RAG-based GitHub Repo Analysis Platform
Analyse any public GitHub repository with LLM-powered chat and advanced semantic search.
Untitled.video.-.Made.with.Clipchamp.2.mp4
As a participant in open-source competitions and project exhibitions (EPICS, university projects), I often struggled to deeply understand large codebases—especially when onboarding new repositories from group members or exploring unfamiliar open-source projects. Sifting through thousands of files, dependencies, and scattered documentation was tedious and overwhelming, making it hard to answer even basic questions like "Where is X implemented?" or "How does this module work?"
I needed a platform that would let me:
- Instantly chat with any GitHub repo to ask questions about code, architecture, or logic.
- Quickly visualize and explore repo structure, file contents, and metadata.
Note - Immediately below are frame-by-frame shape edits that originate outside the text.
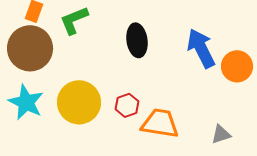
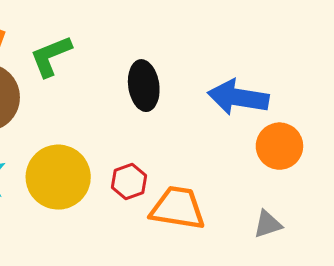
blue arrow: (201, 48) -> (238, 97), turned -54
orange circle: (237, 66) -> (279, 146), moved

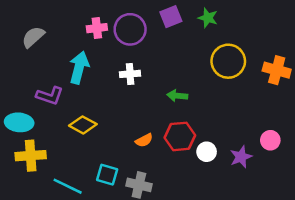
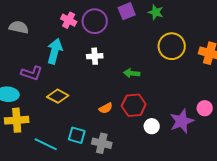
pink cross: (97, 28) -> (69, 20), turned 35
gray semicircle: (33, 37) -> (19, 27), turned 54
white circle: (207, 152) -> (152, 126), moved
purple star: (241, 157) -> (182, 121), size x1.4

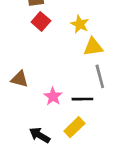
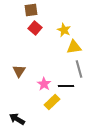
brown triangle: (20, 79) -> (19, 71), turned 48
yellow rectangle: (74, 127) -> (52, 102), moved
black arrow: (40, 135) -> (17, 119), moved

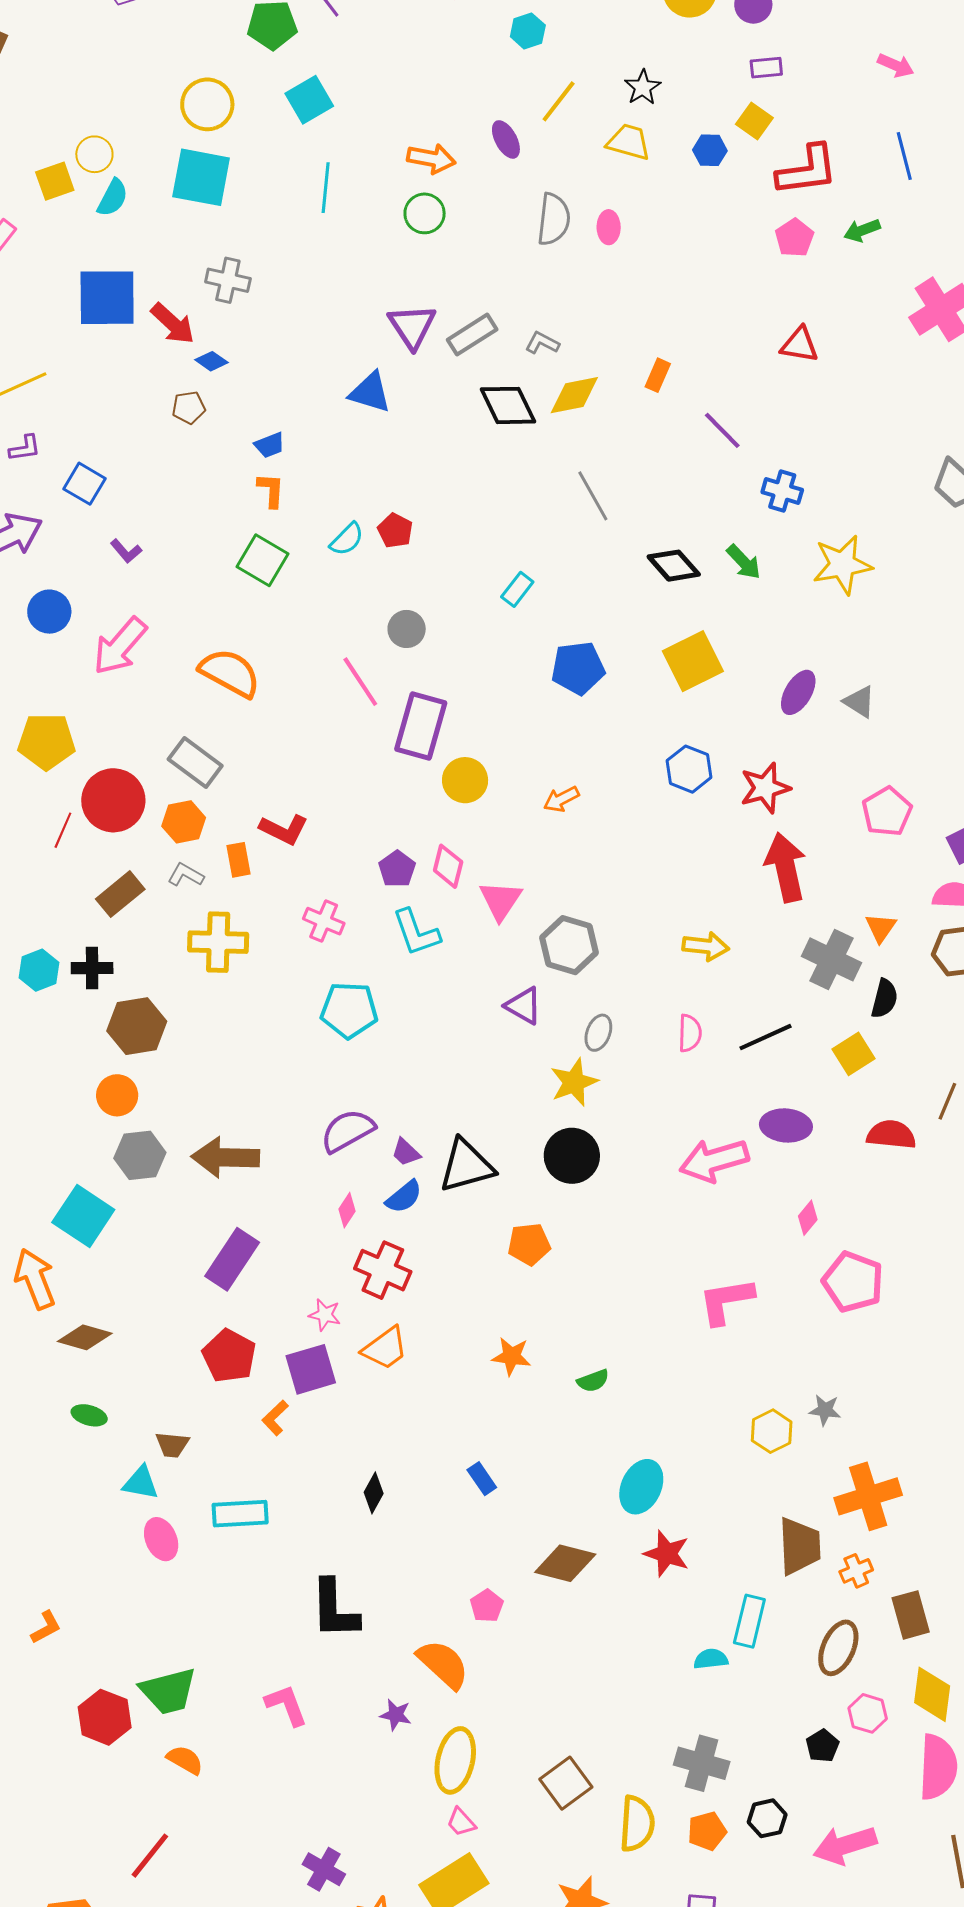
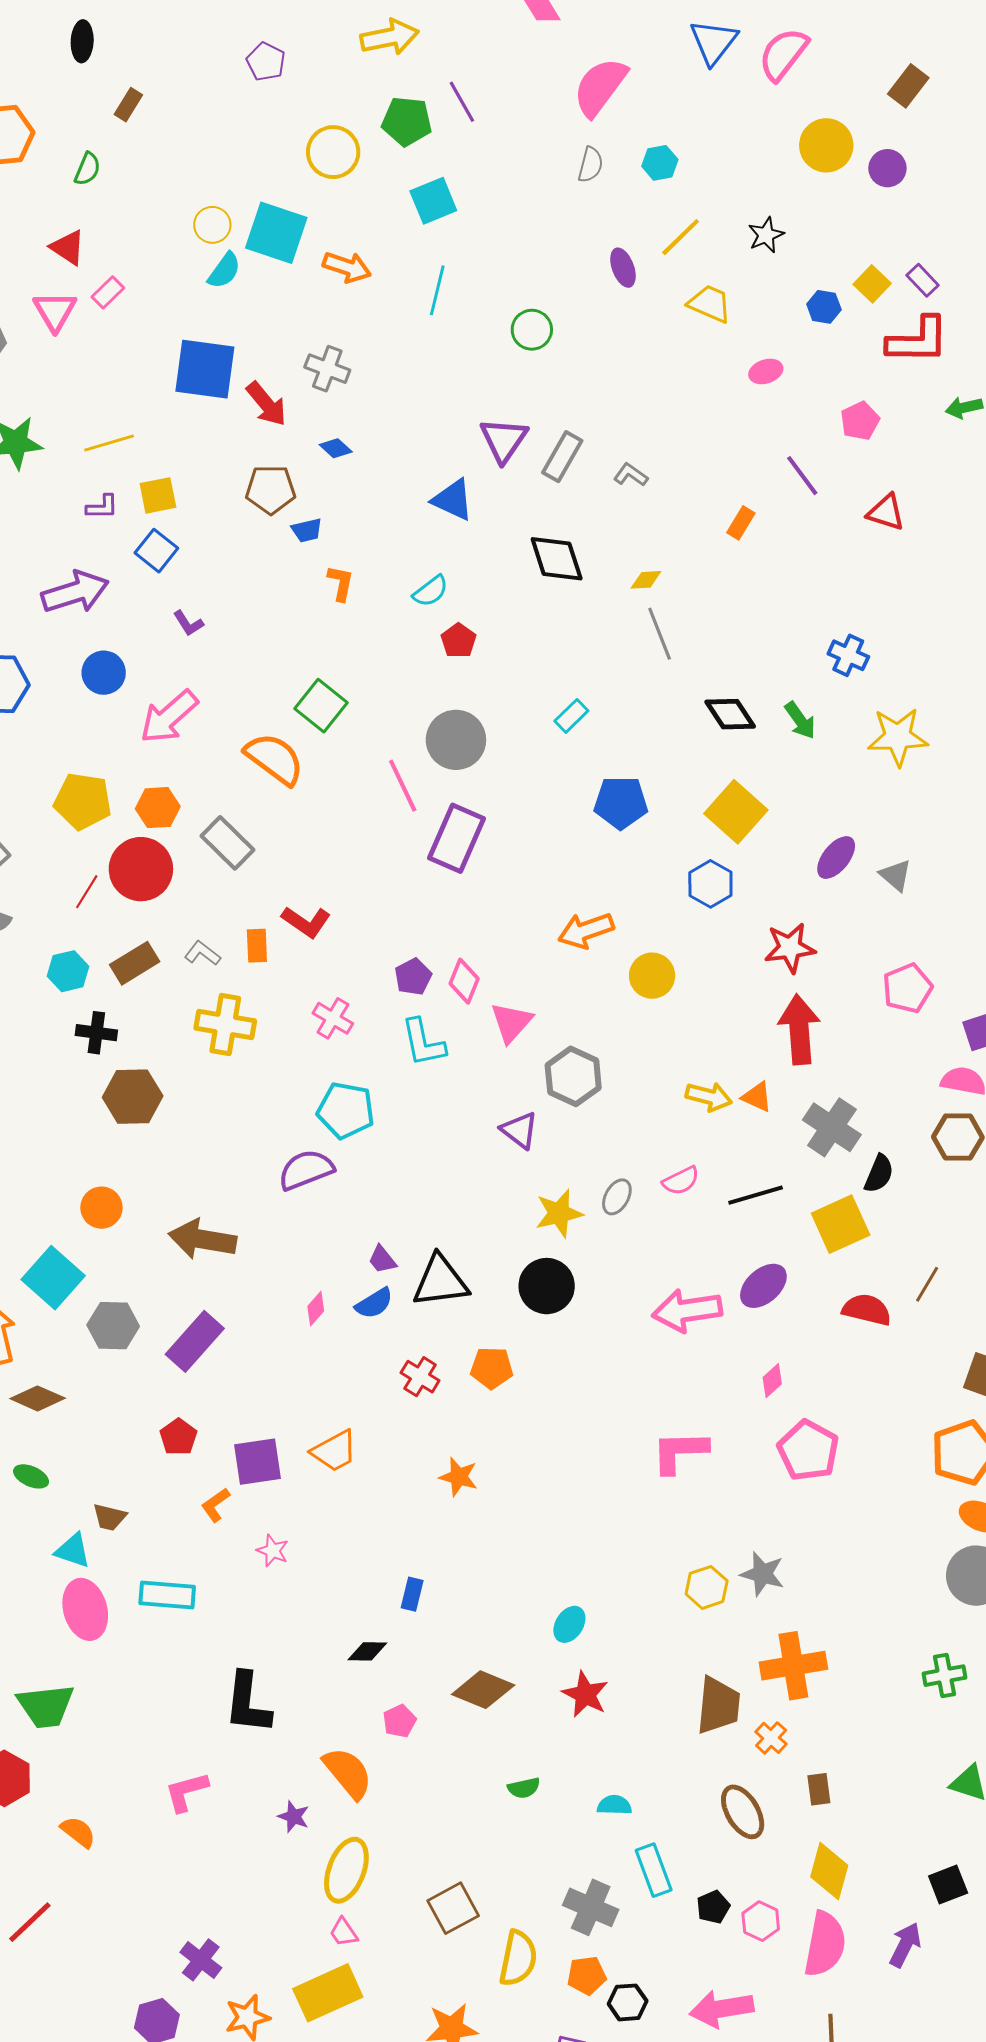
purple rectangle: (766, 68) -> (923, 280), moved, turned 44
yellow circle: (207, 104) -> (333, 152), moved
yellow trapezoid: (629, 142) -> (710, 304), moved
orange arrow: (431, 159) -> (347, 267), moved
cyan square: (201, 177) -> (276, 233), moved
yellow square: (55, 181) -> (158, 495), moved
gray semicircle: (554, 219) -> (591, 165), moved, size x0.7
pink ellipse: (609, 227) -> (766, 371), moved, turned 64
pink pentagon: (794, 238) -> (860, 421), moved
gray rectangle: (472, 335) -> (562, 457), turned -36
blue diamond: (211, 361) -> (336, 448), moved
yellow diamond: (574, 395) -> (646, 580), moved, size x0.6
black diamond: (508, 405) -> (557, 559), moved
brown pentagon: (189, 408) -> (271, 490), size x1.5
purple line: (722, 430) -> (802, 476), moved
blue trapezoid: (270, 445) -> (307, 530), moved
cyan semicircle: (347, 539) -> (431, 591), moved
green square: (262, 560) -> (321, 706), moved
gray circle: (407, 629) -> (456, 740), size x1.6
yellow square: (693, 661) -> (736, 812), turned -30
blue hexagon: (689, 769) -> (710, 884), moved
yellow circle: (465, 780) -> (652, 976), moved
orange arrow: (561, 799) -> (586, 930), size x1.5
orange hexagon: (184, 822) -> (158, 808), moved
orange triangle: (881, 928) -> (757, 1097), moved, turned -48
cyan hexagon: (39, 970) -> (68, 971), moved
gray ellipse: (598, 1033) -> (617, 1197), moved
pink semicircle: (690, 1033) -> (681, 1181), turned 54
yellow square: (853, 1054) -> (841, 1224), size x1.4
orange circle: (117, 1095) -> (101, 1208), moved
purple ellipse: (786, 1125) -> (763, 1286), turned -54
purple semicircle: (347, 1131) -> (306, 1170), moved
gray hexagon: (140, 1155) -> (113, 1326), moved
red cross: (383, 1270) -> (420, 1377), moved, size x0.7
pink star: (325, 1315) -> (273, 1551), moved
red pentagon: (229, 1356) -> (178, 1437), size x0.7
green semicircle: (593, 1381) -> (524, 1788), moved
gray star: (825, 1410) -> (762, 1574), size x1.4
blue rectangle: (482, 1479) -> (412, 1594), turned 40
cyan ellipse: (641, 1487) -> (569, 1624), size x0.7
black diamond: (374, 1493) -> (367, 1651), moved, turned 54
pink ellipse: (161, 1539) -> (85, 1609), size x1.4
orange cross: (856, 1571) -> (771, 1738), turned -32
brown rectangle: (911, 1615) -> (819, 1789), size x0.7
cyan rectangle: (749, 1621) -> (654, 1870), moved, turned -42
brown ellipse: (838, 1648) -> (743, 1812), turned -62
green trapezoid: (168, 1691) -> (46, 1706), moved
pink L-shape: (286, 1705) -> (186, 1792), turned -93
pink hexagon: (868, 1713) -> (761, 1921), moved
black hexagon: (767, 1818) -> (628, 2002), moved

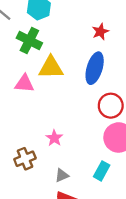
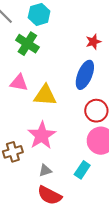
yellow triangle: (51, 68) -> (45, 95), moved
pink star: (54, 138) -> (42, 135), size x1.8

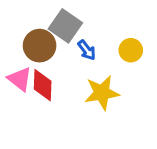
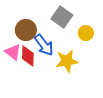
gray square: (65, 26) -> (62, 17), moved
blue arrow: (87, 50) -> (44, 45), moved, size x1.6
- Perform semantic code search (not just by filename/text).
- Support multiple users and projects securely for my team and in competitions.
I independently designed and built gitRAG—an end-to-end, multi-tenant platform that ingests any public GitHub repo, chunks and indexes its code using embeddings and vector search, and enables users to interactively chat, search, and analyse codebases using a modern LLM (via LangChain and OpenAI API).
- Built secure, scalable backend using FastAPI, PostgreSQL (Aiven), PineconeDB, and LangChain.
- Developed a modern React frontend with hierarchical file explorer, real-time AI chat, and repo analytics.
- Integrated Google/GitHub OAuth2 for authentication, and per-user encrypted API key management for privacy.
- Engineered ingestion pipelines to chunk, embed, and index 50MB+ codebases with 10,000+ files.
- Tested and deployed the platform on multiple real-world repos for open-source events and university project groups.
- Significantly reduced onboarding time for new repositories—now get context, explanations, and code Q&A in seconds.
- Enabled my team and myself to confidently tackle larger, more complex projects in hackathons and coursework.
- gitRAG is now a robust, reusable tool for anyone needing rapid understanding of unfamiliar codebases.
- LLM-powered code chat: Ask questions about repo structure, functions, or files—get contextual, AI-driven answers.
- Semantic code search: Find relevant code snippets using meaning, not just keywords.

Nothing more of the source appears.